If libertarians are going to discuss environment, we should probably mention that we're generally not convinced of the great cosmic sin in trying to better our lives at some expense to nature. We focus instead on being good stewards of nature. And as we see it, harsh punishment for damaging nature isn't doing such a great job, and neither is stealing money to pay for nature's "upkeep".

pcosmar
03-02-2010, 08:57 AM
It's the Pax The G-23 Paxilon Hydrochlorate that we added to the air processors. ...


Y'all got on this boat for different reasons, but y'all come to the same place. So now I'm asking more of you than I have before. Maybe all. Sure as I know anything, I know this - they will try again. Maybe on another world, maybe on this very ground swept clean. A year from now, ten? They'll swing back to the belief that they can make people... better. And I do not hold to that. So no more runnin'. I aim to misbehave.
Capt. Malcolm Reynolds:

This is what this is about.
There is no environmental problem in the Great Lakes that requires or justifies this expenditure.
This is nothing other than who will control the water, and it is fueled by people that are looking to profit from the tax dollars.

You can argue semantics, and philosophy, but this is the bottom line. :(

noxagol
03-02-2010, 09:01 AM
Simple, sell the lakes and let the new owners deal with it how they see fit.

pcosmar
03-02-2010, 09:19 AM
Simple, sell the lakes and let the new owners deal with it how they see fit.

Who get to claim "ownership" in order to sell it?

Might as well sell the planet Earth. Let the new owners decide. :rolleyes:

Brian Defferding
03-02-2010, 10:30 AM
I just want to point out that this is a good discussion so far. Just don't demonize other people's point of view and try to avoid the snark (this doesn't apply to anyone in particular, just a general statement).

tmosley
03-02-2010, 10:50 AM
His uncle land wasn't heavily used for trade and industry. Apples and oranges.

It has several major highways going through it. Apples and apples.

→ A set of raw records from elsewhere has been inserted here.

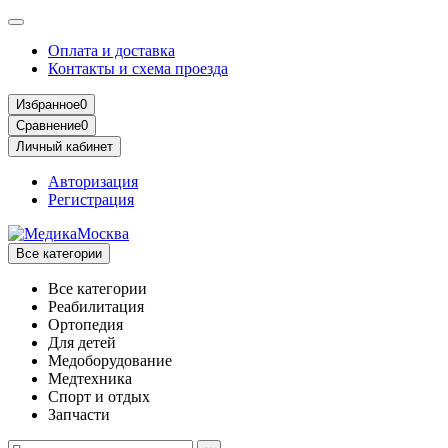
Оплата и доставка
Контакты и схема проезда
Избранное
0
Сравнение
0
Личный кабинет
Авторизация
Регистрация
Все категории
Все категории
Реабилитация
Ортопедия
Для детей
Медоборудование
Mедтехника
Спорт и отдых
Запчасти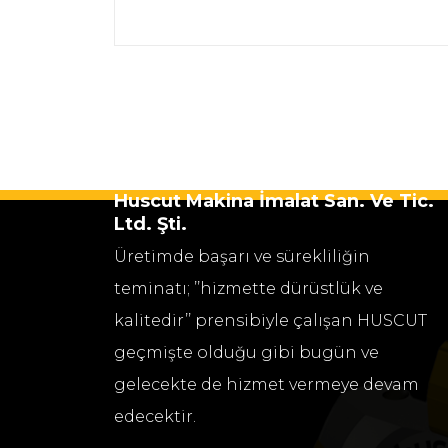
Huscut Makina İmalat San. Ve Tic.
Ltd. Şti.
Üretimde başarı ve sürekliliğin
teminatı; ’’hizmette dürüstlük ve
kalitedir’’ prensibiyle çalışan HUSCUT
geçmişte olduğu gibi bugün ve
gelecekte de hizmet vermeye devam
edecektir.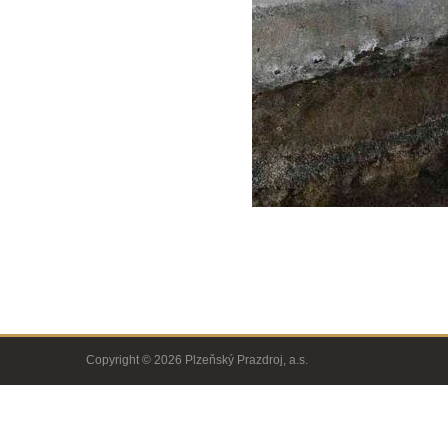
Copyright © 2026 Plzeňský Prazdroj, a.s.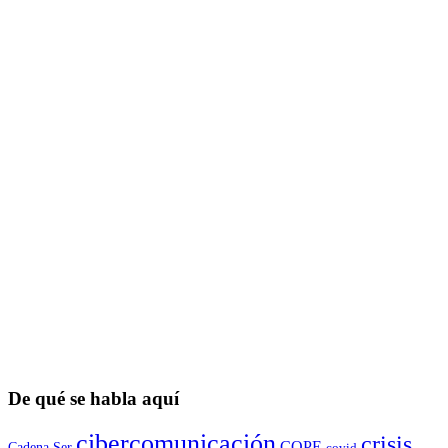
De qué se habla aquí
cibercomunicación
crisis
COPE
Cadena Ser
covid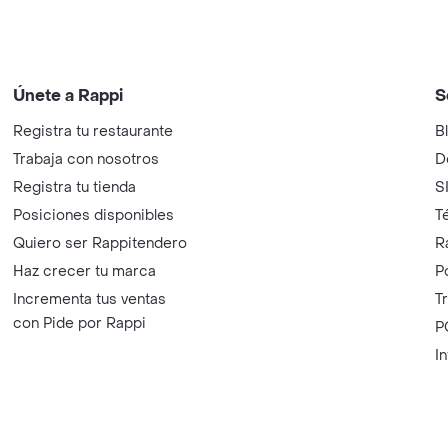
Únete a Rappi
S
Registra tu restaurante
B
Trabaja con nosotros
D
Registra tu tienda
S
Posiciones disponibles
T
Quiero ser Rappitendero
R
Haz crecer tu marca
P
Incrementa tus ventas
T
con Pide por Rappi
P
I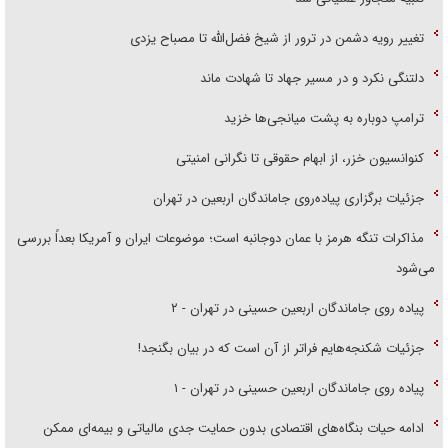
تغییر رویه دشمن در ترور از شیخ فضل‌الله تا مصباح یزدی
دلتنگی نکرد و در مسیر جهاد تا شهادت ماند
ترامپ دوباره به پشت میانجی‌ها خزید
کنوانسیون خزر، از ابهام حقوقی تا نگرانی امنیتی
جزئیات برگزاری پیاده‌روی جاماندگان اربعین در تهران
مذاکرات تنگه هرمز با عمان دوجانبه است؛ موضوعات ایران و آمریکا بعداً بررسی
می‌شود
پیاده روی جاماندگان اربعین حسینی در تهران - ۲
جزئیات شکنجه‌هایم فراتر از آن است که در بیان بگنجد!
پیاده روی جاماندگان اربعین حسینی در تهران - ۱
ادامه حیات بنگاه‌های اقتصادی بدون حمایت جدی مالیاتی و بیمه‌ای ممکن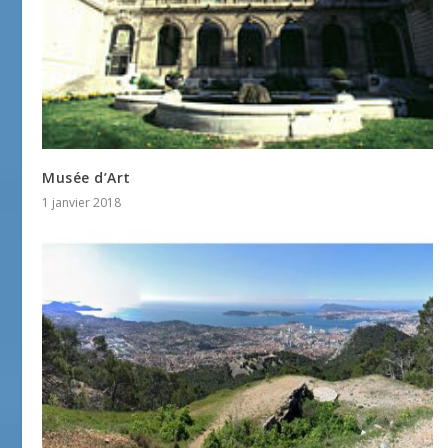
Musée d’Art
1 janvier 2018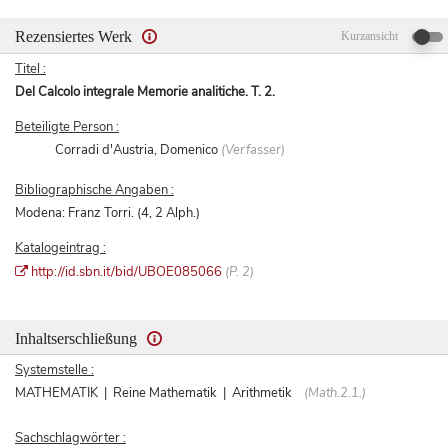
Rezensiertes Werk
Kurzansicht
Titel :
Del Calcolo integrale Memorie analitiche. T. 2.
Beteiligte Person :
Corradi d'Austria, Domenico
(Verfasser)
Bibliographische Angaben :
Modena: Franz Torri. (4, 2 Alph.)
Katalogeintrag :
http://id.sbn.it/bid/UBOE085066
(P. 2)
Inhaltserschließung
Systemstelle :
MATHEMATIK | Reine Mathematik | Arithmetik
(Math.2.1.)
Sachschlagwörter :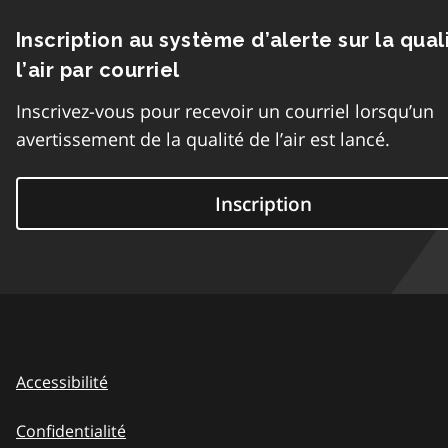
Inscription au système d’alerte sur la qual
l’air par courriel
Inscrivez-vous pour recevoir un courriel lorsqu’un
avertissement de la qualité de l’air est lancé.
Inscription
Accessibilité
Confidentialité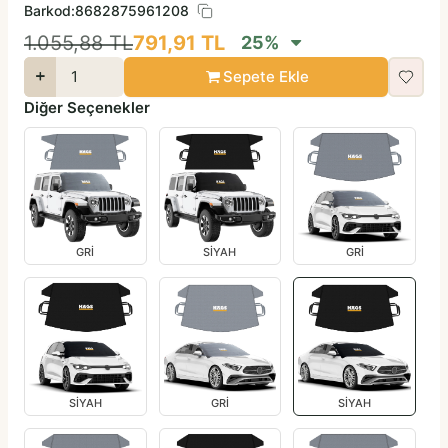
Barkod:
8682875961208
1.055,88
TL
791,91
TL
25
%
Sepete Ekle
Diğer Seçenekler
GRİ
SİYAH
GRİ
SİYAH
GRİ
SİYAH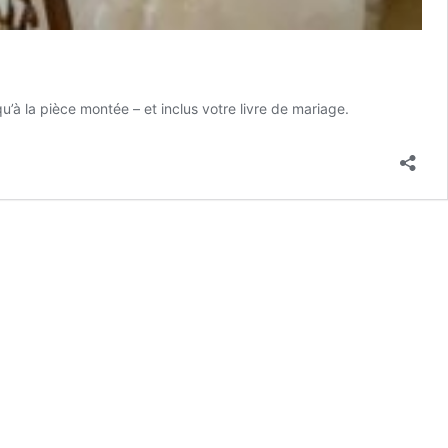
u’à la pièce montée – et inclus votre livre de mariage.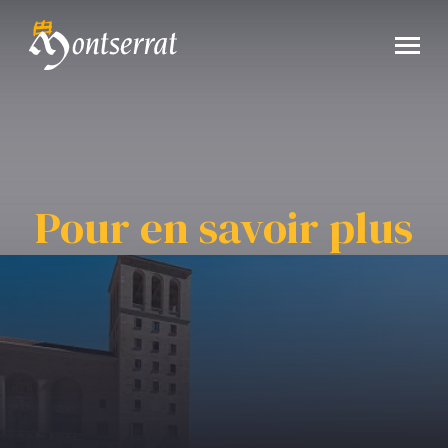
Pour en savoir plus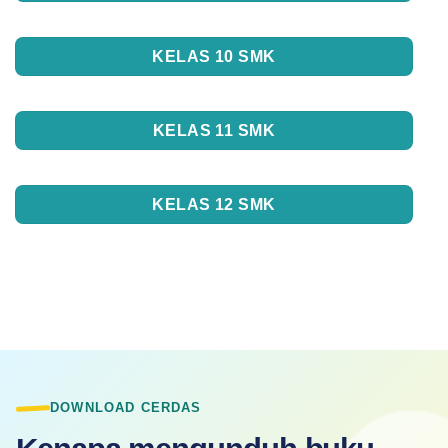
KELAS 10 SMK
KELAS 11 SMK
KELAS 12 SMK
DOWNLOAD CERDAS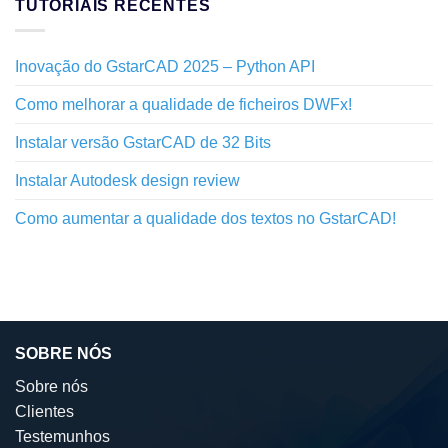
TUTORIAIS RECENTES
Inovação do GstarCAD 2025 – Python API
Como melhorar a qualidade de ficheiros DWFx!
Instalar versão GstarCAD de 32 Bits
Instalar Autodesk design review
Como aumentar a qualidade dos textos no GstarCAD!
SOBRE NÓS
Sobre nós
Clientes
Testemunhos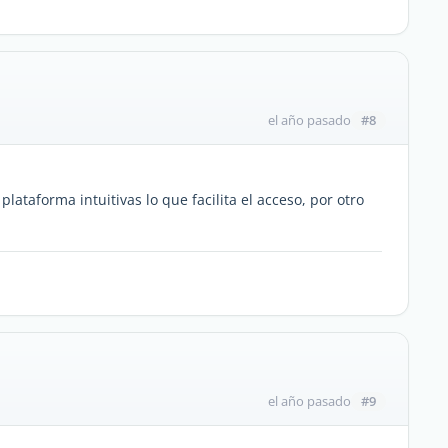
#8
el año pasado
lataforma intuitivas lo que facilita el acceso, por otro
#9
el año pasado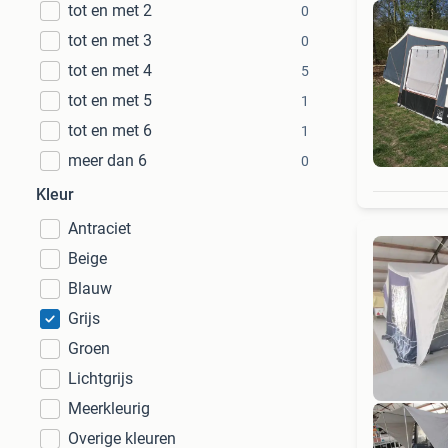
tot en met 2
0
tot en met 3
0
tot en met 4
5
tot en met 5
1
tot en met 6
1
meer dan 6
0
Kleur
Antraciet
Beige
Blauw
Grijs
Groen
Lichtgrijs
Meerkleurig
Overige kleuren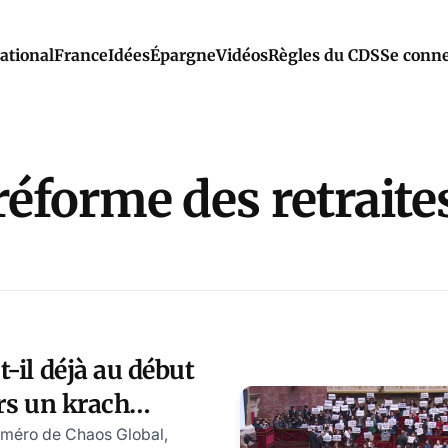
ational
France
Idées
Épargne
Vidéos
Règles du CDS
Se conne
réforme des retraite
-il déjà au début
ers un krach
méro de Chaos Global,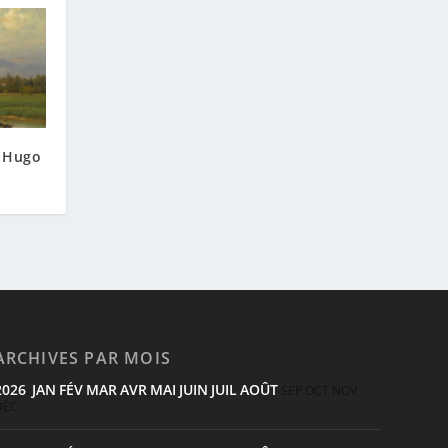
r Hugo
ARCHIVES PAR MOIS
2026
JAN
FÉV
MAR
AVR
MAI
JUIN
JUIL
AOÛT
:
SEP
OCT
NOV
DÉC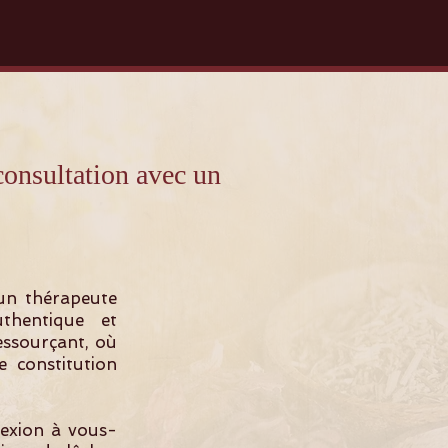
sultation avec un
un thérapeute
thentique et
ressourçant, où
 constitution
nexion à vous-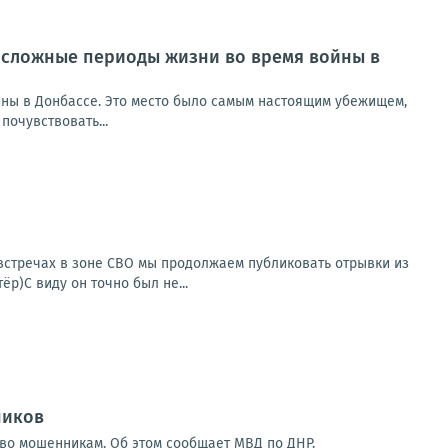
 сложные периоды жизни во время войны в
ны в Донбассе. Это место было самым настоящим убежищем,
почувствовать...
встречах в зоне СВО мы продолжаем публиковать отрывки из
р)С виду он точно был не...
ников
тво мошенникам. Об этом сообщает МВД по ДНР.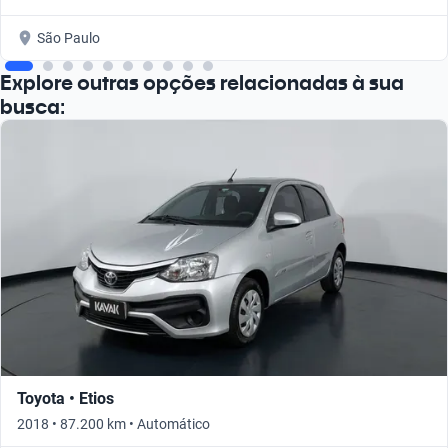
São Paulo
Explore outras opções relacionadas à sua
busca:
Toyota • Etios
2018 • 87.200 km • Automático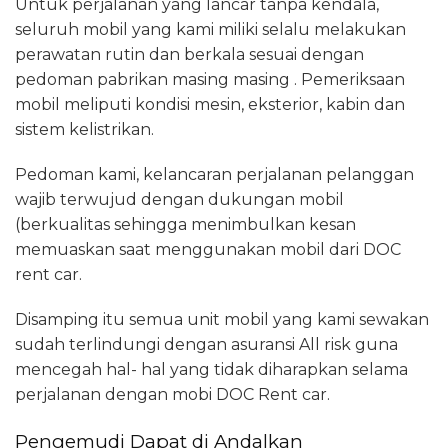
Untuk perjalanan yang lancar tanpa kendala,
seluruh mobil yang kami miliki selalu melakukan
perawatan rutin dan berkala sesuai dengan
pedoman pabrikan masing masing . Pemeriksaan
mobil meliputi kondisi mesin, eksterior, kabin dan
sistem kelistrikan.
Pedoman kami, kelancaran perjalanan pelanggan
wajib terwujud dengan dukungan mobil
(berkualitas sehingga menimbulkan kesan
memuaskan saat menggunakan mobil dari DOC
rent car.
Disamping itu semua unit mobil yang kami sewakan
sudah terlindungi dengan asuransi All risk guna
mencegah hal- hal yang tidak diharapkan selama
perjalanan dengan mobi DOC Rent car.
Pengemudi Dapat di Andalkan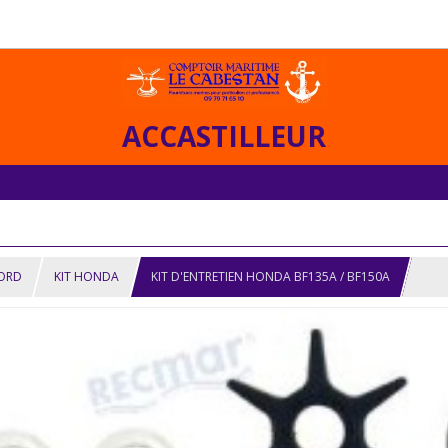
ACCASTILLEUR
BORD
KIT HONDA
KIT D'ENTRETIEN HONDA BF135A / BF150A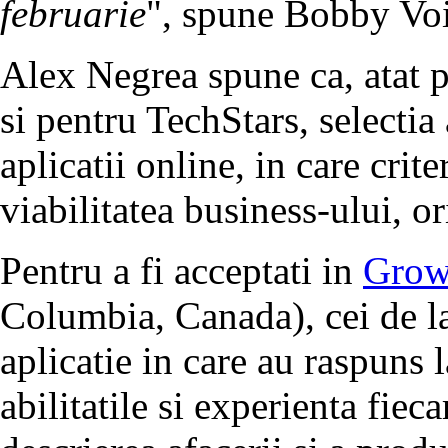
februarie
", spune Bobby Vo
Alex Negrea spune ca, atat p
si pentru TechStars, selectia 
aplicatii online, in care crit
viabilitatea business-ului, ori
Pentru a fi acceptati in
Grow
Columbia, Canada), cei de 
aplicatie in care au raspuns l
abilitatile si experienta fie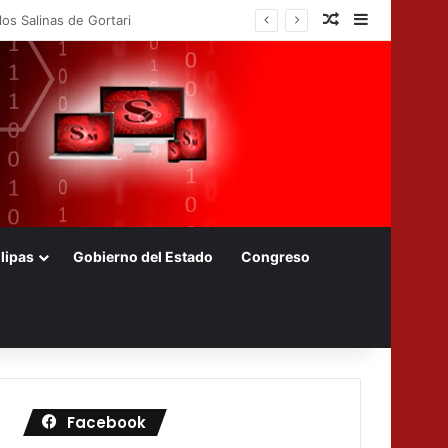
Nota aleatoria
Barra later
d Farming de Bayer en México
lipas
Gobierno del Estado
Congreso
Facebook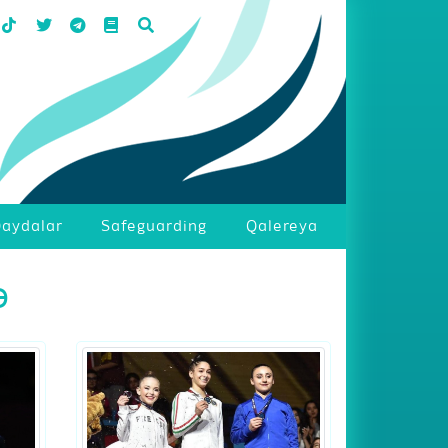
aydalar
Safeguarding
Qalereya
ə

Also, a good portion of it was used for agriculture, as I remember now. But he never let the farmers use so much fertilizer that it mucked up the streams that were used by the wildlife.

tmosley
03-02-2010, 10:54 AM
Who get to claim "ownership" in order to sell it?

Might as well sell the planet Earth. Let the new owners decide. :rolleyes:

Homesteading works quite well, and it has since the beginning of time, right up until all the big governments of yesteryear decided to get together and say that no-one could own property on the high seas, or in Antarctica. Big governments like to halt progress, you see.

pcosmar
03-02-2010, 10:56 AM
snark·y
   /ˈsnɑrki/ [snahr-kee]
–adjective,snark·i·er, snark·i·est. Chiefly British Slang.
testy or irritable; short.


Well, I am full of snark, but I live here. I am fighting this on my home front.

I am not an anarchist nor am I a socialist. That seems to be that two main positions here.
I am an Angry American, I tend to be libertarian leaning (more so since meeting Dr. Paul).

Anything to do with the Lakes is a local issue, and should be handled locally. Not dictated from Washington D.C. and especially not by the UN.
Cooperative agreements with our foreign neighbor are good, and there has been some in the past
There have been reforms and clean up done at the local levels.
This UN backed Agenda 21 BULLSHIT will be fought and resisted.
I like to hunt and fish, It i in my interest to preserve that. Having my private well metered and monitored is not.
Having the lakes drained to another part of the country is NOT.
Having the local economy and industry killed off by outside influences is NOT.

But that is exactly what is happening.